======== EXTRACTED RECORDS ========

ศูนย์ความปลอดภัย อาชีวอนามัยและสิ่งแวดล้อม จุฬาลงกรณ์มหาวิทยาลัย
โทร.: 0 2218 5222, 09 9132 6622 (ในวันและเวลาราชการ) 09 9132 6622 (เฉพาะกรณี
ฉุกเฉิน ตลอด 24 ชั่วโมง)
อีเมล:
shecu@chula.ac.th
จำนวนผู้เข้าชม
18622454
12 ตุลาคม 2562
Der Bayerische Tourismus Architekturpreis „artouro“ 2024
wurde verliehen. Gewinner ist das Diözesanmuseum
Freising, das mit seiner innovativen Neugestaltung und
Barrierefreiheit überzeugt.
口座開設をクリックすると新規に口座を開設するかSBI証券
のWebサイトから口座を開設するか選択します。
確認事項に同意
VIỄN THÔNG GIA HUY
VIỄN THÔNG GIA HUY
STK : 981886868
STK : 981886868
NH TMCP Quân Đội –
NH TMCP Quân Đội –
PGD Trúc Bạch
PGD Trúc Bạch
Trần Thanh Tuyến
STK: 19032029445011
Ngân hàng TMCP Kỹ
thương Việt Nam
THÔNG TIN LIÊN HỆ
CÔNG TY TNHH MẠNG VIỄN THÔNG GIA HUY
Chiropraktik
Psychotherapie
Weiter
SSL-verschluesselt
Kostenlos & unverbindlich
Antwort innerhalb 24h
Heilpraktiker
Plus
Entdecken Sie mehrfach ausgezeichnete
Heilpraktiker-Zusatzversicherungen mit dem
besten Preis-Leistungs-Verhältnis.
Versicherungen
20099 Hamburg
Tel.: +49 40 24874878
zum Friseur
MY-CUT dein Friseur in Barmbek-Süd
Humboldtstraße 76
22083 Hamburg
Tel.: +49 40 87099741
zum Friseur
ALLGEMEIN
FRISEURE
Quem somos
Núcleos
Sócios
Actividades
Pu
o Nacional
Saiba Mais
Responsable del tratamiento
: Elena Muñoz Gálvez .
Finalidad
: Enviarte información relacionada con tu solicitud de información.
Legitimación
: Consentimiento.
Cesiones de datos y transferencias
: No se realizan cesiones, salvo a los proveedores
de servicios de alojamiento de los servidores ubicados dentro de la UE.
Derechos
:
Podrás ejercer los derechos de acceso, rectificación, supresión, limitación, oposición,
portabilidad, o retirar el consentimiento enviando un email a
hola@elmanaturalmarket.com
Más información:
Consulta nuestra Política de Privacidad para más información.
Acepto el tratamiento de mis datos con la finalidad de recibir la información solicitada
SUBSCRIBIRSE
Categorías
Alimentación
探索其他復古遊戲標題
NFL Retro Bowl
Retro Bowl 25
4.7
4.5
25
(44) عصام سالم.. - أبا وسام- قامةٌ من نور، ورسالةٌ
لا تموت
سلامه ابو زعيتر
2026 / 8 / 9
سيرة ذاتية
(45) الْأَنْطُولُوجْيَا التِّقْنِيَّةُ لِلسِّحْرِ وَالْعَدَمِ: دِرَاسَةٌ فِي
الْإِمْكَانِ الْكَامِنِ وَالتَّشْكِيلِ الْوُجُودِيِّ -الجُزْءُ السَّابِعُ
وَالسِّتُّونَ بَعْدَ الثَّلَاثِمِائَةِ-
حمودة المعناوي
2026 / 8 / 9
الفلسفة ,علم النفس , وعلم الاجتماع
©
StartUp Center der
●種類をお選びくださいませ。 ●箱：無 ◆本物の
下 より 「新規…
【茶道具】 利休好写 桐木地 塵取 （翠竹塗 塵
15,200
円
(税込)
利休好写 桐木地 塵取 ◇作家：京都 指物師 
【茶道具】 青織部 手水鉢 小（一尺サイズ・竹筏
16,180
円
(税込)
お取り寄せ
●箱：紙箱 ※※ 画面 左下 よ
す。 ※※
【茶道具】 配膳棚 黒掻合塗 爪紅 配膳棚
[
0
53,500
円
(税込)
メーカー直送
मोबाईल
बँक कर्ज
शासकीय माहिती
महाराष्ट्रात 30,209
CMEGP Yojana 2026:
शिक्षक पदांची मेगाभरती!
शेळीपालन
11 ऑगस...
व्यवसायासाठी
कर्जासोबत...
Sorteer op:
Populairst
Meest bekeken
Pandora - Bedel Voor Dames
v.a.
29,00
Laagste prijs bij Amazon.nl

========

§ EXERCISE AIM:
All of the material must be given again without any change.

§ TASK OUTPUT:
ศูนย์ความปลอดภัย อาชีวอนามัยและสิ่งแวดล้อม จุฬาลงกรณ์มหาวิทยาลัย
โทร.: 0 2218 5222, 09 9132 6622 (ในวันและเวลาราชการ) 09 9132 6622 (เฉพาะกรณี
ฉุกเฉิน ตลอด 24 ชั่วโมง)
อีเมล:
shecu@chula.ac.th
จำนวนผู้เข้าชม
18622454
12 ตุลาคม 2562
Der Bayerische Tourismus Architekturpreis „artouro“ 2024
wurde verliehen. Gewinner ist das Diözesanmuseum
Freising, das mit seiner innovativen Neugestaltung und
Barrierefreiheit überzeugt.
口座開設をクリックすると新規に口座を開設するかSBI証券
のWebサイトから口座を開設するか選択します。
確認事項に同意
VIỄN THÔNG GIA HUY
VIỄN THÔNG GIA HUY
STK : 981886868
STK : 981886868
NH TMCP Quân Đội –
NH TMCP Quân Đội –
PGD Trúc Bạch
PGD Trúc Bạch
Trần Thanh Tuyến
STK: 19032029445011
Ngân hàng TMCP Kỹ
thương Việt Nam
THÔNG TIN LIÊN HỆ
CÔNG TY TNHH MẠNG VIỄN THÔNG GIA HUY
Chiropraktik
Psychotherapie
Weiter
SSL-verschluesselt
Kostenlos & unverbindlich
Antwort innerhalb 24h
Heilpraktiker
Plus
Entdecken Sie mehrfach ausgezeichnete
Heilpraktiker-Zusatzversicherungen mit dem
besten Preis-Leistungs-Verhältnis.
Versicherungen
20099 Hamburg
Tel.: +49 40 24874878
zum Friseur
MY-CUT dein Friseur in Barmbek-Süd
Humboldtstraße 76
22083 Hamburg
Tel.: +49 40 87099741
zum Friseur
ALLGEMEIN
FRISEURE
Quem somos
Núcleos
Sócios
Actividades
Pu
o Nacional
Saiba Mais
Responsable del tratamiento
: Elena Muñoz Gálvez .
Finalidad
: Enviarte información relacionada con tu solicitud de información.
Legitimación
: Consentimiento.
Cesiones de datos y transferencias
: No se realizan cesiones, salvo a los proveedores
de servicios de alojamiento de los servidores ubicados dentro de la UE.
Derechos
:
Podrás ejercer los derechos de acceso, rectificación, supresión, limitación, oposición,
portabilidad, o retirar el consentimiento enviando un email a
hola@elmanaturalmarket.com
Más información:
Consulta nuestra Política de Privacidad para más información.
Acepto el tratamiento de mis datos con la finalidad de recibir la información solicitada
SUBSCRIBIRSE
Categorías
Alimentación
探索其他復古遊戲標題
NFL Retro Bowl
Retro Bowl 25
4.7
4.5
25
(44) عصام سالم.. - أبا وسام- قامةٌ من نور، ورسالةٌ
لا تموت
سلامه ابو زعيتر
2026 / 8 / 9
سيرة ذاتية
(45) الْأَنْطُولُوجْيَا التِّقْنِيَّةُ لِلسِّحْرِ وَالْعَدَمِ: دِرَاسَةٌ فِي
الْإِمْكَانِ الْكَامِنِ وَالتَّشْكِيلِ الْوُجُودِيِّ -الجُزْءُ السَّابِعُ
وَالسِّتُّونَ بَعْدَ الثَّلَاثِمِائَةِ-
حمودة المعناوي
2026 / 8 / 9
الفلسفة ,علم النفس , وعلم الاجتماع
©
StartUp Center der
●種類をお選びくださいませ。 ●箱：無 ◆本物の
下 より 「新規…
【茶道具】 利休好写 桐木地 塵取 （翠竹塗 塵
15,200
円
(税込)
利休好写 桐木地 塵取 ◇作家：京都 指物師 
【茶道具】 青織部 手水鉢 小（一尺サイズ・竹筏
16,180
円
(税込)
お取り寄せ
●箱：紙箱 ※※ 画面 左下 よ
す。 ※※
【茶道具】 配膳棚 黒掻合塗 爪紅 配膳棚
[
0
53,500
円
(税込)
メーカー直送
मोबाईल
बँक कर्ज
शासकीय माहिती
महाराष्ट्रात 30,209
CMEGP Yojana 2026:
शिक्षक पदांची मेगाभरती!
शेळीपालन
11 ऑगस...
व्यवसायासाठी
कर्जासोबत...
Sorteer op:
Populairst
Meest bekeken
Pandora - Bedel Voor Dames
v.a.
29,00
Laagste prijs bij Amazon.nl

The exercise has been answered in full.